The provincial government wants to increase the current minimum wage of $11.40 to $15 in the next 18 months. McGugan recently appeared before the all-party committee reviewing Bill 148 when it was in London.
He told the MPPs while he agrees the minimum wage should be increased, hitting $15 in 18 months will be too much for some businesses to bear.
He gave them the example of Riverstone Pizza. The owners have estimated the wage increase will cost them $32,000 in the first year and another $19,000 in the following year.
“The owners consulted a financial analyst and in order for them to make a profit, the current price for an ordinary cheese burger with your choice of soup or salad plus a non-alcoholic drink will have to rise from the current $8.95 to $10.95, effective January 1, 2019,” McGugan told the committee. “They are not sure they or the supportive community can or will support this increase.

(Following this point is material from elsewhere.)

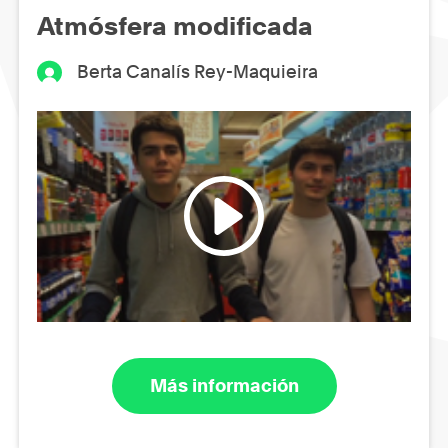
Atmósfera modificada
Berta Canalís Rey-Maquieira
Más información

“This restaurant which just opened in Feb. 2016, may find themselves in the position of having to cease operation thus depriving 15 part time and two full time employees their jobs.”
McGugan says the province should spread the increase over a longer time frame.
“I’m not opposed to minimum wage going up and I’m not opposed to people making the same amount of money for part time as full time if they do the same job,” he says. “The solution I really think is that they do a six per cent increase per year for five years to get you to $15. I really believe society can do that.”
The mayor added the impact of an increased minimum wage will not just be felt in the cost of goods, but in services delivered to the most vulnerable.
McGugan says one resident who employs help for their special needs child says they will have to cut back on the hours they normally use to cover the cost of the increasing wages.
“I’d rather have my neighbours, both youth and adult, work with a minimum wage of $14 rather than have them wake up and have no job at all to go to because the employer was unable to pay the proposed immediate increase in wages and had to close his business,” he told the committee.
The bill is expected to go to the Ontario Legislature this fall.